Using the earliest SARS-CoV-2 sequence identified in Wuhan as a reference, the authors observed 26,539 mutations of several types such as missense (57%), synonyms (28%), insertions / deletions (7%) and stop variants (2% ), of which 4% and 3% were present in the 3 ‘and 5’ untranslated regions (UTR), giving rise to five to nine mutant variants. These variants with similar geographical spread were grouped into four genetic plates.

A majority (58%) of the sequences were sourced from Europe, particularly from the United Kingdom, followed by Oceania, North America, and the smallest in Asia. Most mutated variants were observed in France and Italy, whereas most unmutated variants were present in China, followed by the United States, Northern Europe, Australia, South Africa, Brazil, Canada, and India.

Geographical distribution of the minimum number of variants per  sequence. distribution of the minimum number of variants per sequence.

The most frequently reported and highly infectious p.Asp614Gly mutant variant with a missense mutation in its S glycoprotein was observed in combination with other three variants: p. Pro4715Leu, c.-25C> T and p.Phe924Phe located in the 5 ‘untranslated region (UTR) of the ORF1ab gene. These variants were grouped in the first blot, observed in 55,582 (74%) genetic sequences.

They were reported earliest by the UK in European countries in January 2020, and they were also observed in Italy (93%), northern (73%) and southern parts (77%) of America, Oceania (73%), Africa (77% ). This genetic clade produced two subclades, IA and IB observed mainly in Oceania and North America, respectively.

Frequency and geographical distribution of subclasses 1A and B. and geographical distribution of subclasses 1A and B.

The second plate consisting of two varieties was present in North America, Spain, Asia (China, Thailand and Kazakhstan), Australia and Africa (Nigeria and Ghana). The third and fourth drafts were mainly observed in Europe. Singaporean and Australian genetic sequences consisted of five and six variants, respectively, whereas Kazakhstan and Spain demonstrated the presence of four variants in their genetic sequences.

The four genetic clays formed the center of 1213 haplotypes. The first, second, and third haplotypes were most commonly observed in South America and Europe, mainly spreading to North America, Africa, and Europe.

Several genetic variants were localized to specific countries, for example the 313 genetic variants located in Japan and the variants 29829 and 18877 limited to Saudi Arabia.

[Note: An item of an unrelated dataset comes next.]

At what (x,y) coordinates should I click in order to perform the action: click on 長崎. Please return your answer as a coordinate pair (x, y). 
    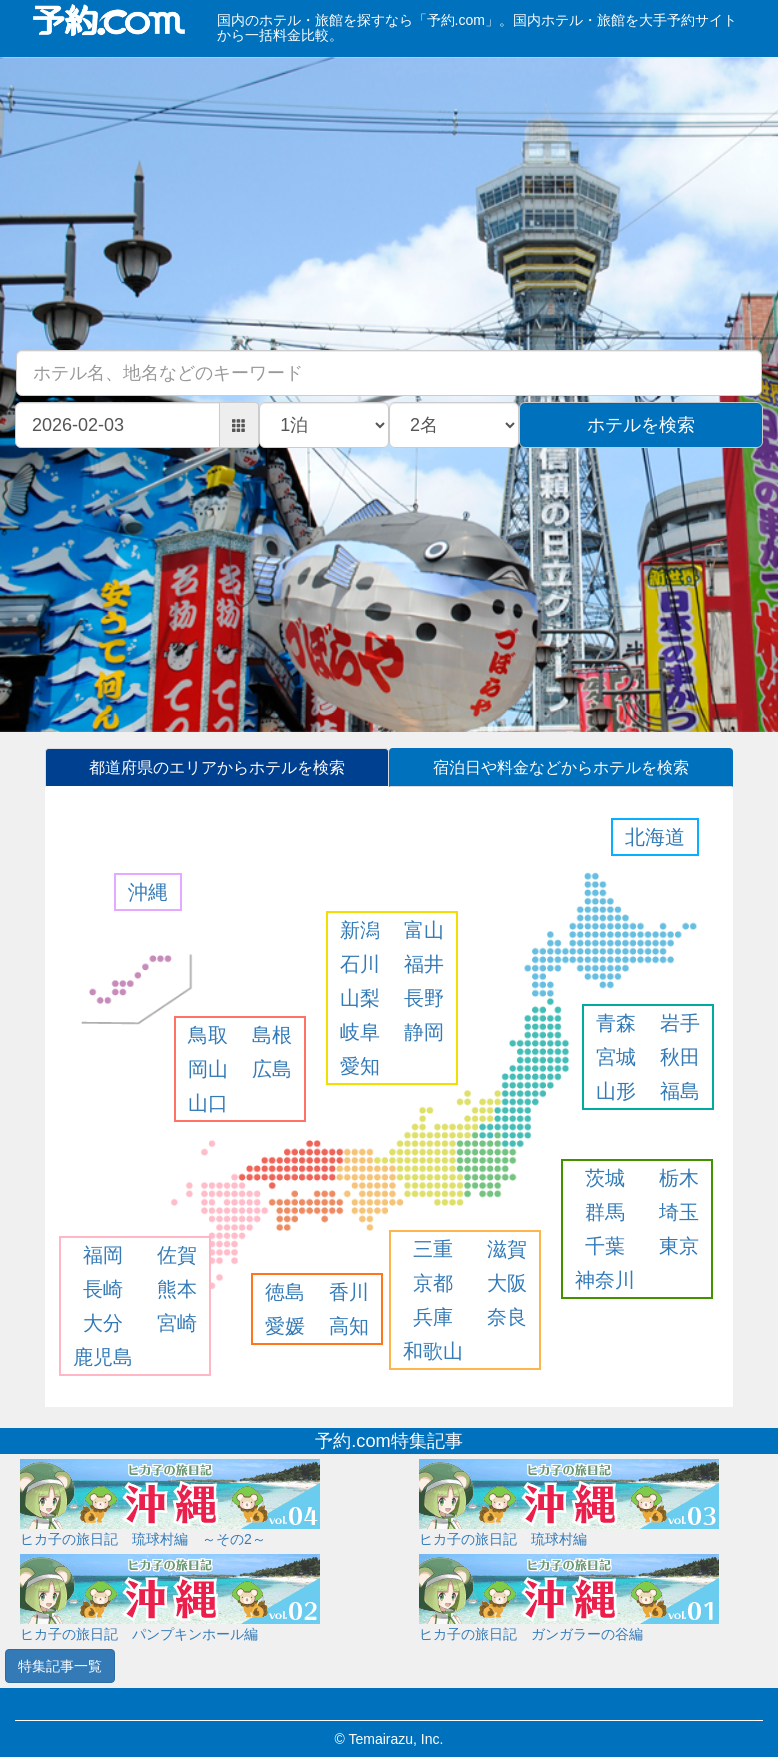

The genetic variant p.Asn501Tyr was observed in the United States and Brazil in early April and had spread to Australia by June 2020.


Based on current study results, the authors concluded that several SARS-CoV-2 mutant variants exist globally, mainly grouped into four plates with specific geographical location, representative of the spatial and temporal spread of the mutant strains.

Another observation pointed out by the researchers was that synergistic and concomitant effects of genetic mutations could provide significant clinical benefits to the viral variants in terms of high viral transmission rates and infectivity by increased binding to angiotensinogenic conversion enzyme 2 (ACE2) receptors on human cells.

The results of the study highlight the stronghold of the highly infectious SARS-CoV-2 virus across the globe. Therefore, strategies and vaccines formulated to target these genetic mutations may improve the standard of care for COVID-19 patients. However, future studies with more uniform geographical representation across nations and correlations between the genetic variability and the clinical manifestations of COVID-19 are needed to devise more effective therapeutic policies.

Journal reference:

  • Cairo A, Iorio MV, Spena S, Tagliabue E, Peyvandi F (2022) Worldwide SARS-CoV-2 haplotype distribution in an early pandemic. PLoS ONE 17 (2): e0263705, DOI: journal. pone.0263705,

Leave a Reply

Your email address will not be published.